From the entries below, transcribe exactly the lines between the line holding "Jejku, musiał się jakiś przyp... :/" and the line holding "डाक्यूमेंट के रूप", inclusive; skip all other lines.

Top of Exercise data

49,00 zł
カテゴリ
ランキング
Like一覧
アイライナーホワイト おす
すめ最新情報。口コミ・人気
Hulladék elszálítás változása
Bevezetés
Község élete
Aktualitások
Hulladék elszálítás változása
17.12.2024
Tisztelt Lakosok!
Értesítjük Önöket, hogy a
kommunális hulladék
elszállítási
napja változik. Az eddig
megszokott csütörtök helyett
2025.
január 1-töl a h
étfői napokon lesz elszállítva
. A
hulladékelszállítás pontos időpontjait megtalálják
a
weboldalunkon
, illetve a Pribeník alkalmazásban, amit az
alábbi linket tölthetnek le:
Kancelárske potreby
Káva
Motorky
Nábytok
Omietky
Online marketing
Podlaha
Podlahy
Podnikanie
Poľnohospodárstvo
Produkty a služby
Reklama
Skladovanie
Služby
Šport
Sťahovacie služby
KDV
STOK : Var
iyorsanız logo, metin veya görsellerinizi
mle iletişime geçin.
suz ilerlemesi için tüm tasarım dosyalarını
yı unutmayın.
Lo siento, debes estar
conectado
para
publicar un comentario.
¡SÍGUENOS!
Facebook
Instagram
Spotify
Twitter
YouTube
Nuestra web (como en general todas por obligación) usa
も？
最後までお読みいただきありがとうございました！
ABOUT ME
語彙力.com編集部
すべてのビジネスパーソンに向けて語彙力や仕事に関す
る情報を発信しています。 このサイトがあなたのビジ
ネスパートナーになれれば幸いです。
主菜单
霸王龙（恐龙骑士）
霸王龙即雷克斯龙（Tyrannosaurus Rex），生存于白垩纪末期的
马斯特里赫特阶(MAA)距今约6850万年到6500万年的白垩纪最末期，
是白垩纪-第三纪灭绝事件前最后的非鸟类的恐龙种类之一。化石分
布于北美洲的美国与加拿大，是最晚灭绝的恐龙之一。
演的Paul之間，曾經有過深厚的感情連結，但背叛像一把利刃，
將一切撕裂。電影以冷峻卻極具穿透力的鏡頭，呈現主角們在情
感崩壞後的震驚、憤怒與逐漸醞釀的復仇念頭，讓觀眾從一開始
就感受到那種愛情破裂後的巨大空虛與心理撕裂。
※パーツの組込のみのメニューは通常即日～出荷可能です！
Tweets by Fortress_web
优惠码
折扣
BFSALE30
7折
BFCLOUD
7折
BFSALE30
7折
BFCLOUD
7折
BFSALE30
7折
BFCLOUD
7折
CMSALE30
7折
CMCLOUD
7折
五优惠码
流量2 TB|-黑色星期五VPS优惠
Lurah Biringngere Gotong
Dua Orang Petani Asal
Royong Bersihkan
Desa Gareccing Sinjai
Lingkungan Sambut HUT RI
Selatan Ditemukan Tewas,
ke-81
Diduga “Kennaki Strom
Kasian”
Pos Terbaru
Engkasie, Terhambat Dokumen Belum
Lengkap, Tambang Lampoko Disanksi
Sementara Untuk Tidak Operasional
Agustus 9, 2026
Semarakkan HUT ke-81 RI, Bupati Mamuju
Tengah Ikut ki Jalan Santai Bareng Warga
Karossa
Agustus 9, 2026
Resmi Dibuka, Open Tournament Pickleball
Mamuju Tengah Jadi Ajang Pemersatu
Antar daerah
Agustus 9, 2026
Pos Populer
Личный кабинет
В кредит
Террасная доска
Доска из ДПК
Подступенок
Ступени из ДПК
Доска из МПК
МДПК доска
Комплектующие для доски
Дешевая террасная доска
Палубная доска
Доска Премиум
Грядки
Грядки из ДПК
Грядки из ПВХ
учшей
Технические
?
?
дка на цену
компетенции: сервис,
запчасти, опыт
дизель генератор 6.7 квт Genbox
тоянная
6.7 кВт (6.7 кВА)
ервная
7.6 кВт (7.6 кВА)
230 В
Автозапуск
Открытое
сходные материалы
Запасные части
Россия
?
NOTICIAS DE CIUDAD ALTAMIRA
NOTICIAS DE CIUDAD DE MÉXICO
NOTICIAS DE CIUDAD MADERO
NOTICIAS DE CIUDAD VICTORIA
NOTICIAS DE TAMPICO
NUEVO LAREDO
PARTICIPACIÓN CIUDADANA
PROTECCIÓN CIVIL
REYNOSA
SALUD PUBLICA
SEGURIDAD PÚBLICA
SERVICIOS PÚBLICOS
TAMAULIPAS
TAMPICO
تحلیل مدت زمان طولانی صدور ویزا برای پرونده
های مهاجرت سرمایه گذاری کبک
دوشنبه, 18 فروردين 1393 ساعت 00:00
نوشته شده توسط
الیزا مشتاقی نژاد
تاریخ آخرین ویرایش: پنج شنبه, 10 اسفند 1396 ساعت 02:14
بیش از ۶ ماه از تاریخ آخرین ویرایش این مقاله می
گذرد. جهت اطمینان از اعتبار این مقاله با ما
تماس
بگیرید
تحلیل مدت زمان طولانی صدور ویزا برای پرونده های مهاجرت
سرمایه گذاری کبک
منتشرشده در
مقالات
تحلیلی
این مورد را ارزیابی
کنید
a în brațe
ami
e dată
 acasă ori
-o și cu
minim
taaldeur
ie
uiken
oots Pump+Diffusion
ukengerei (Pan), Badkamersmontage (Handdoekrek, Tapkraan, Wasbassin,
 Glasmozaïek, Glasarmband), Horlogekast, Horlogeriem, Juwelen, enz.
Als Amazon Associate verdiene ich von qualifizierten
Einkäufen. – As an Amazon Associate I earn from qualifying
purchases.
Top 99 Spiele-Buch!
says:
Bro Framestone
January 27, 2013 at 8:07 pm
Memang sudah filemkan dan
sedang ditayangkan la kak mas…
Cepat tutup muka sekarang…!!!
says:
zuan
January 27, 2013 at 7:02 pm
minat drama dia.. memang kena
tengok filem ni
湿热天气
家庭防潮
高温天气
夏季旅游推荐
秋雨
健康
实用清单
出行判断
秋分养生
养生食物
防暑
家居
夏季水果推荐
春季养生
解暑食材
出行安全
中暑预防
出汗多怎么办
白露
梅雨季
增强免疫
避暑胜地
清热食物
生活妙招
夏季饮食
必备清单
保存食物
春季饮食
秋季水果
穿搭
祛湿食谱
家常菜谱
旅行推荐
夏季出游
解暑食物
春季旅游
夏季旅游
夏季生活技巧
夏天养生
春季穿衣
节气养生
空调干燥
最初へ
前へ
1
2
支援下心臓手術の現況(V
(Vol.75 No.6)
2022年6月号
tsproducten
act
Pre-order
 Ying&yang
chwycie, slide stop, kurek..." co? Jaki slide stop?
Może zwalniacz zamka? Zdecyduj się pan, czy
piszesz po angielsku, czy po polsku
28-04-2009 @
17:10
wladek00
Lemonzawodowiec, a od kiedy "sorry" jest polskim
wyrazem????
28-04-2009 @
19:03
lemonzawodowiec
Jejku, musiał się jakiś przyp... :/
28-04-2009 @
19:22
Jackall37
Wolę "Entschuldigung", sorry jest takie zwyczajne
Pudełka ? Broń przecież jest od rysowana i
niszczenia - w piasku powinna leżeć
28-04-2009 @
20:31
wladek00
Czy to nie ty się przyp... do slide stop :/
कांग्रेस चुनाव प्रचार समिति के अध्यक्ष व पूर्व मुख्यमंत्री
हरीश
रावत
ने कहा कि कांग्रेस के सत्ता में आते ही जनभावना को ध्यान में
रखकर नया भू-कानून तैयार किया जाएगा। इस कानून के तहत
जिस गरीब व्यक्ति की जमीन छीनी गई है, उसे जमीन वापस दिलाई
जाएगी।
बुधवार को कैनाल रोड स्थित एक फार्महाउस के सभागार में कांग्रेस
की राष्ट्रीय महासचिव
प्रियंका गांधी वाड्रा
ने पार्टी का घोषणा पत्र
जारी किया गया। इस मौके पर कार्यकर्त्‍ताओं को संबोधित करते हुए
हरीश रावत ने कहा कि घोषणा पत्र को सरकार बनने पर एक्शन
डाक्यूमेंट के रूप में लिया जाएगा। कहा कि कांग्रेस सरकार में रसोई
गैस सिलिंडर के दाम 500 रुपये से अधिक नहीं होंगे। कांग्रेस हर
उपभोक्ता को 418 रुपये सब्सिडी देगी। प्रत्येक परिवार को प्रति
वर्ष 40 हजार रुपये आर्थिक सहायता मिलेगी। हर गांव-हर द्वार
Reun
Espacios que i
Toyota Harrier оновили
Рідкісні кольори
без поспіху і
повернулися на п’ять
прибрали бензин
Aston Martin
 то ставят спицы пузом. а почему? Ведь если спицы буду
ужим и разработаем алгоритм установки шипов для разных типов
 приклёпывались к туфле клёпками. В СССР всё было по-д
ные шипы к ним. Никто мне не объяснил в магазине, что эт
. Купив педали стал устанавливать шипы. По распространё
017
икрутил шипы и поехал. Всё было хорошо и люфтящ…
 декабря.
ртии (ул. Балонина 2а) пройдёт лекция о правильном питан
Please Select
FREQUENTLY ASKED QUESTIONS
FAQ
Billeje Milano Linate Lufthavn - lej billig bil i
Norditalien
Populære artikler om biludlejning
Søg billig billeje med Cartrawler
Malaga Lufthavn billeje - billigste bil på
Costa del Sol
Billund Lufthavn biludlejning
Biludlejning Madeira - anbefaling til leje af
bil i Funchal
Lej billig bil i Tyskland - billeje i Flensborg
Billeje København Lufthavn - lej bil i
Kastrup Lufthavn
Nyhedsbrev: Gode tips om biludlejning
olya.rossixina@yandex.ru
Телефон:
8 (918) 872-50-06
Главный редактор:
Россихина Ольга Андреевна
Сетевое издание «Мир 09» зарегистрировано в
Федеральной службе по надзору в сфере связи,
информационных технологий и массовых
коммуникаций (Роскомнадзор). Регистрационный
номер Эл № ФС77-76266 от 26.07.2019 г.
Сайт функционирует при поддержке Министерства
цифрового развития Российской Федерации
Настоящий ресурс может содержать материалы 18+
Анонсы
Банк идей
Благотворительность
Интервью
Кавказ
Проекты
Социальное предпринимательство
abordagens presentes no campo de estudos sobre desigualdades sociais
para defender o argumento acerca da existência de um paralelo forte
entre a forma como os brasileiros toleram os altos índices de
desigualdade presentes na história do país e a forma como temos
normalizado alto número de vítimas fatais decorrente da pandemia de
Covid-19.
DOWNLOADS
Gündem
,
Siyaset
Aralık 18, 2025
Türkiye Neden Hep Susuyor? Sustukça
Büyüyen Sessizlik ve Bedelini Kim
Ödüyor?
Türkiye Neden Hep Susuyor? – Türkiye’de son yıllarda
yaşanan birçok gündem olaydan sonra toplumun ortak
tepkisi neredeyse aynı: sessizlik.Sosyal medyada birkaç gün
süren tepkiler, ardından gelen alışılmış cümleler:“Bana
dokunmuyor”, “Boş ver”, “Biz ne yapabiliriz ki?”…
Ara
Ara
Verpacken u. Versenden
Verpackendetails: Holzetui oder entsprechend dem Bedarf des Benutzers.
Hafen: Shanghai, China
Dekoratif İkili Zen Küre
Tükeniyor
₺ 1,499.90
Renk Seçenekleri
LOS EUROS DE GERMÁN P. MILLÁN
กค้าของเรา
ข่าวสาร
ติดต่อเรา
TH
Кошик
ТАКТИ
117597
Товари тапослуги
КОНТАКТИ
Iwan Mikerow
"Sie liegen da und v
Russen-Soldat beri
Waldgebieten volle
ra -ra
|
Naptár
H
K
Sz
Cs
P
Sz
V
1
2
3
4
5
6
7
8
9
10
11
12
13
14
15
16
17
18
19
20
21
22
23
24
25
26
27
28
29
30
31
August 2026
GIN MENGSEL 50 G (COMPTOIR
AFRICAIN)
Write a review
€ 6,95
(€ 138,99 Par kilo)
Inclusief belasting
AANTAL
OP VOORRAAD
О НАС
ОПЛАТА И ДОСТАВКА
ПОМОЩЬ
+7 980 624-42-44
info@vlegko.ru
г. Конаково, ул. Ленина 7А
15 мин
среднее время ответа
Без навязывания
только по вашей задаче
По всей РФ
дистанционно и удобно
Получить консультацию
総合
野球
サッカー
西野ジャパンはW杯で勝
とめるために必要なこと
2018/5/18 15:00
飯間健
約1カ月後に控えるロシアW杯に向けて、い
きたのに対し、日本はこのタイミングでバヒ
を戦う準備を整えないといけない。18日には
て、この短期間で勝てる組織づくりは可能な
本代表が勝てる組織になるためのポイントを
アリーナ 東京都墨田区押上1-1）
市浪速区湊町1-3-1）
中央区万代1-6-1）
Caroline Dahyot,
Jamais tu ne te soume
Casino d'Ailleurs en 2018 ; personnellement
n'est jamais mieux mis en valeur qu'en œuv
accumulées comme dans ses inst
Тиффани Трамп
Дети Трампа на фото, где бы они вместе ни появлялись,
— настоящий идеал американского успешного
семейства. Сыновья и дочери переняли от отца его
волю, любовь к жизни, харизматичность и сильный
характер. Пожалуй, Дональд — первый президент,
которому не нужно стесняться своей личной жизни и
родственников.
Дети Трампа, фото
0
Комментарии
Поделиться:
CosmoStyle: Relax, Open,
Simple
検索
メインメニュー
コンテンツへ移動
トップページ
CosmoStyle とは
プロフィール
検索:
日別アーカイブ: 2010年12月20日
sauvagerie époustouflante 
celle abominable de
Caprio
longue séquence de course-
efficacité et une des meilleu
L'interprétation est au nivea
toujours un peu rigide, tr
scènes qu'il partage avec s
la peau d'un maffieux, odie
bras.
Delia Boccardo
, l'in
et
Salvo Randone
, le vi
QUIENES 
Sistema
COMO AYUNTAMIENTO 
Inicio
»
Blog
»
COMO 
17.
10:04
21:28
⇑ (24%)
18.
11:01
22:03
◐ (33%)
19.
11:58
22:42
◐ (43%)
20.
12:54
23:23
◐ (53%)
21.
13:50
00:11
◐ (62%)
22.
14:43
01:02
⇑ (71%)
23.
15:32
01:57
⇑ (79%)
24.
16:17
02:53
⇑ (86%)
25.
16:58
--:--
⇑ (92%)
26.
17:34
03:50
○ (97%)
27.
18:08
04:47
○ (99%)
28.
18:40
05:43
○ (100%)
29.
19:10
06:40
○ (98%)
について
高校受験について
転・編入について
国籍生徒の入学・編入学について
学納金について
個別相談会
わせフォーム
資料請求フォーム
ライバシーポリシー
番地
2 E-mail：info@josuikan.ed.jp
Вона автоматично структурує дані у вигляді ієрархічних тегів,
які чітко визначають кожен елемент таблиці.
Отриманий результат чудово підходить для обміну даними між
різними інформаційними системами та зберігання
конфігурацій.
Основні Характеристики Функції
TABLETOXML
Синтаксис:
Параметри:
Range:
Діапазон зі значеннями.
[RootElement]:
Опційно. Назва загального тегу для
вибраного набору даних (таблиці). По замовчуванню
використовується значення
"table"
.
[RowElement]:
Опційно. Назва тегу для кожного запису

Bottom of Exercise data

* **Expected answer**
Jejku, musiał się jakiś przyp... :/
28-04-2009 @
19:22
Jackall37
Wolę "Entschuldigung", sorry jest takie zwyczajne
Pudełka ? Broń przecież jest od rysowana i
niszczenia - w piasku powinna leżeć
28-04-2009 @
20:31
wladek00
Czy to nie ty się przyp... do slide stop :/
कांग्रेस चुनाव प्रचार समिति के अध्यक्ष व पूर्व मुख्यमंत्री
हरीश
रावत
ने कहा कि कांग्रेस के सत्ता में आते ही जनभावना को ध्यान में
रखकर नया भू-कानून तैयार किया जाएगा। इस कानून के तहत
जिस गरीब व्यक्ति की जमीन छीनी गई है, उसे जमीन वापस दिलाई
जाएगी।
बुधवार को कैनाल रोड स्थित एक फार्महाउस के सभागार में कांग्रेस
की राष्ट्रीय महासचिव
प्रियंका गांधी वाड्रा
ने पार्टी का घोषणा पत्र
जारी किया गया। इस मौके पर कार्यकर्त्‍ताओं को संबोधित करते हुए
हरीश रावत ने कहा कि घोषणा पत्र को सरकार बनने पर एक्शन
डाक्यूमेंट के रूप में लिया जाएगा। कहा कि कांग्रेस सरकार में रसोई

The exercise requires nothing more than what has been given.